*Page-level text extractions*:
::::

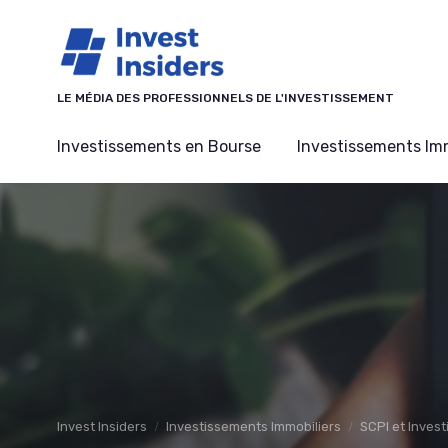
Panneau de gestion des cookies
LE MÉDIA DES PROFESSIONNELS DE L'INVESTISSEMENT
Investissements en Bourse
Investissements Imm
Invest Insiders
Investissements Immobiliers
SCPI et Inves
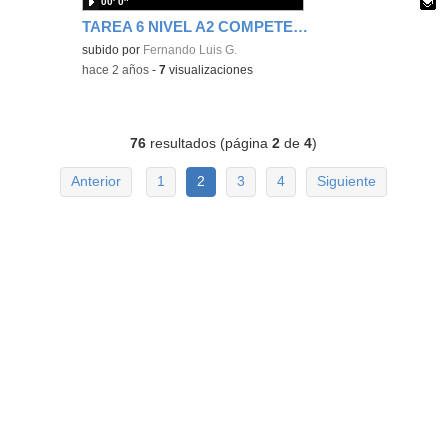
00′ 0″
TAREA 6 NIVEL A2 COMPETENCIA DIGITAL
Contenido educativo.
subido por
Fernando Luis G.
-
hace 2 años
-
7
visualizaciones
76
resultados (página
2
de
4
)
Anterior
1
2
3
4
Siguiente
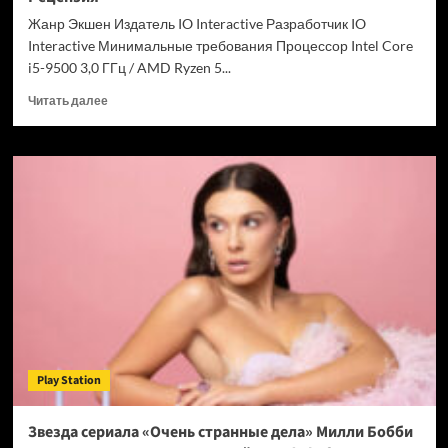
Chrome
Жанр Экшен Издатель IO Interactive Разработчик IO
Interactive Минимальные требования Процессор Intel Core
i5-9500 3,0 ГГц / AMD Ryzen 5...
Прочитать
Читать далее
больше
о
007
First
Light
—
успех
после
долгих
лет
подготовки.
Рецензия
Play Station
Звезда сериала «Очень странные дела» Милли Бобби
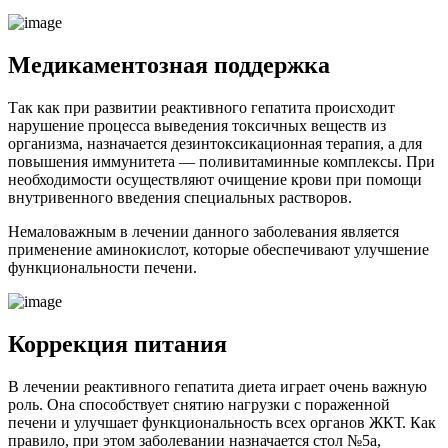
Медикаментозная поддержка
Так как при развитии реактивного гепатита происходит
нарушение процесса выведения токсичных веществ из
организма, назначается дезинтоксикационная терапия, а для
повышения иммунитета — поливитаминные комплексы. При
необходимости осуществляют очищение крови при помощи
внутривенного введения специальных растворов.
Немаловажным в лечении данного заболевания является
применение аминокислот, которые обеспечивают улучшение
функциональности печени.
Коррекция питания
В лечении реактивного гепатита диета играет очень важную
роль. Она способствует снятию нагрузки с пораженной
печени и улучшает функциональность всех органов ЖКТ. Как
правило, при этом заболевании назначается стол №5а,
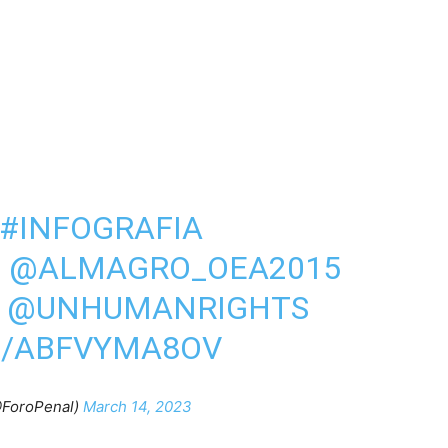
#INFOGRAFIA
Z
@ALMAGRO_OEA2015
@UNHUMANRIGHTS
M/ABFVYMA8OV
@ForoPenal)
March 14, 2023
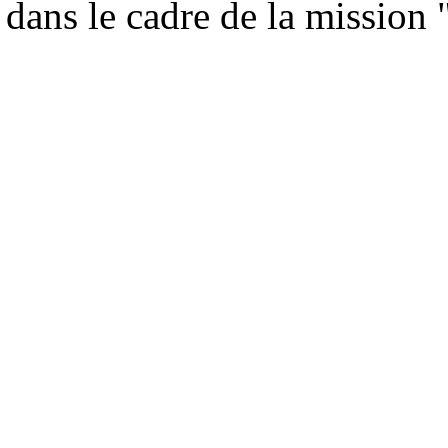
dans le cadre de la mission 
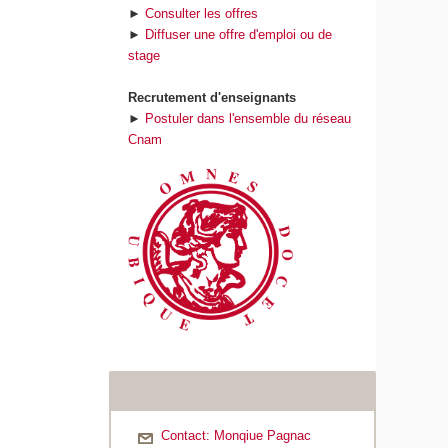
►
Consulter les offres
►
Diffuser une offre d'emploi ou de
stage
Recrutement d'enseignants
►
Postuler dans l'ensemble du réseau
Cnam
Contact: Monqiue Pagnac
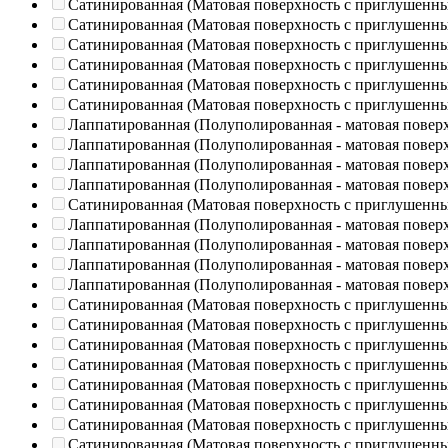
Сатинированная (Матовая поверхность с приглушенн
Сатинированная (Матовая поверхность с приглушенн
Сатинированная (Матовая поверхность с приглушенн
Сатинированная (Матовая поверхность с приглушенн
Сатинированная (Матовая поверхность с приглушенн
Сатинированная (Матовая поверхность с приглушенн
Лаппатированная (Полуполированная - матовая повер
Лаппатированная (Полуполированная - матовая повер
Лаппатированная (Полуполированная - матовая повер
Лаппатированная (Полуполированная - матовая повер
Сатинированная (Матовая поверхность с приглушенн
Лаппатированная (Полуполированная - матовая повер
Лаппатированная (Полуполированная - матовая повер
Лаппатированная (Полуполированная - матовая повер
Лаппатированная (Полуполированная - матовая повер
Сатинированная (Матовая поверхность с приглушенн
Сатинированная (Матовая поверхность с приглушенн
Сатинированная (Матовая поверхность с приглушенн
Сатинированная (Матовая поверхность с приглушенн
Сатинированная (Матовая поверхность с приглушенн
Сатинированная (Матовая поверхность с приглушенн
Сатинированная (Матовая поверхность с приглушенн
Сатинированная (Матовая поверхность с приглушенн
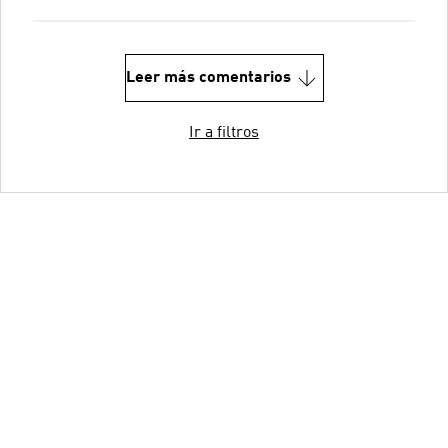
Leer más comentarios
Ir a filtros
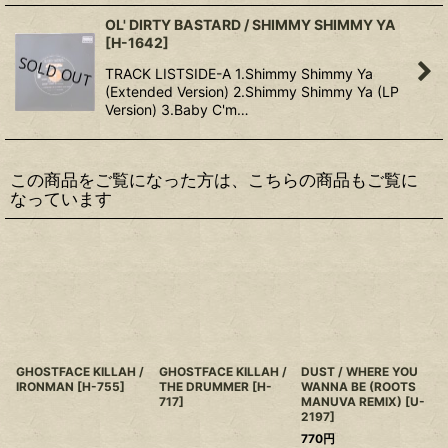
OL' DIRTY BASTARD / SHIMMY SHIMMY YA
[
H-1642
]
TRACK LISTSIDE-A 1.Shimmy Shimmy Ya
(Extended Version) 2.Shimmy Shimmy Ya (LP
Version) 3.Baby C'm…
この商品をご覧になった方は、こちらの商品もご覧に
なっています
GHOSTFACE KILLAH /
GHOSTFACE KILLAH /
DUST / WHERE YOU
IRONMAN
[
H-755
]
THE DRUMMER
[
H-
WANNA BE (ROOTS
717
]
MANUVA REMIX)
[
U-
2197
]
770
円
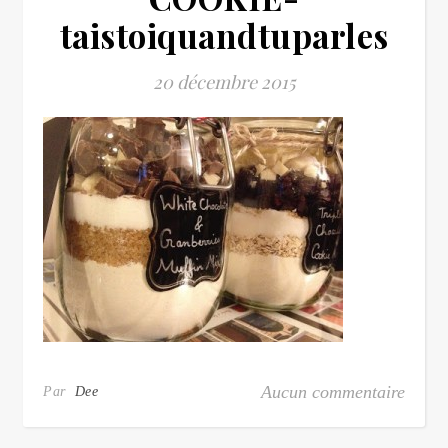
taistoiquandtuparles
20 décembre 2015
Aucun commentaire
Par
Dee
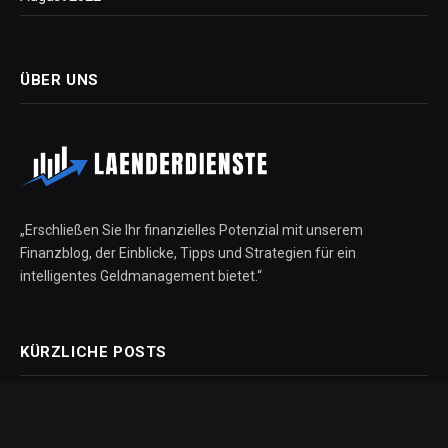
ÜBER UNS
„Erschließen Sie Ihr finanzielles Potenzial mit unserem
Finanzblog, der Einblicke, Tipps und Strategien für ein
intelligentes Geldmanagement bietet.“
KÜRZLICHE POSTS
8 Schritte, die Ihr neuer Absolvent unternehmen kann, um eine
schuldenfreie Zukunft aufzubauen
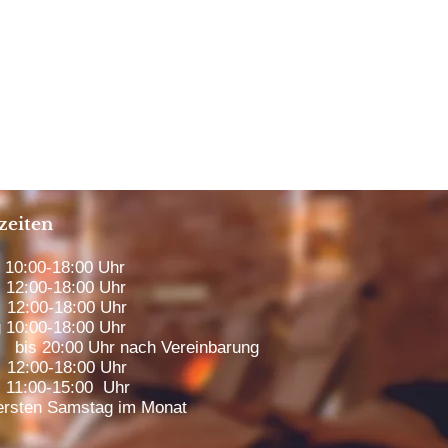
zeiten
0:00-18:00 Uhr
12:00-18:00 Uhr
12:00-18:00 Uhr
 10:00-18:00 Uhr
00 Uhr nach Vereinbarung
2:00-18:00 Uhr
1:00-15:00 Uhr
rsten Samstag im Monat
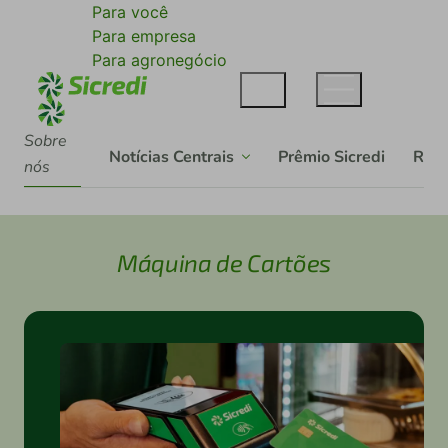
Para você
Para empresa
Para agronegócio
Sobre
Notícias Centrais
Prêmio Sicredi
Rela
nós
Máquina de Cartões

::::

*WHAT IS EXPECTED*: Transcribe exactly the span of lines from the line holding "MANUVA REMIX)" through the last line above, both included. Pictures stay out.

*EXERCISE ANSWER*:
MANUVA REMIX)
[
U-
2197
]
770
円
taistoiquandtuparles
20 décembre 2015
Aucun commentaire
Par
Dee
ÜBER UNS
„Erschließen Sie Ihr finanzielles Potenzial mit unserem
Finanzblog, der Einblicke, Tipps und Strategien für ein
intelligentes Geldmanagement bietet.“
KÜRZLICHE POSTS
8 Schritte, die Ihr neuer Absolvent unternehmen kann, um eine
schuldenfreie Zukunft aufzubauen
zeiten
0:00-18:00 Uhr
12:00-18:00 Uhr
12:00-18:00 Uhr
 10:00-18:00 Uhr
00 Uhr nach Vereinbarung
2:00-18:00 Uhr
1:00-15:00 Uhr
rsten Samstag im Monat
Para você
Para empresa
Para agronegócio
Sobre
Notícias Centrais
Prêmio Sicredi
Rela
nós
Máquina de Cartões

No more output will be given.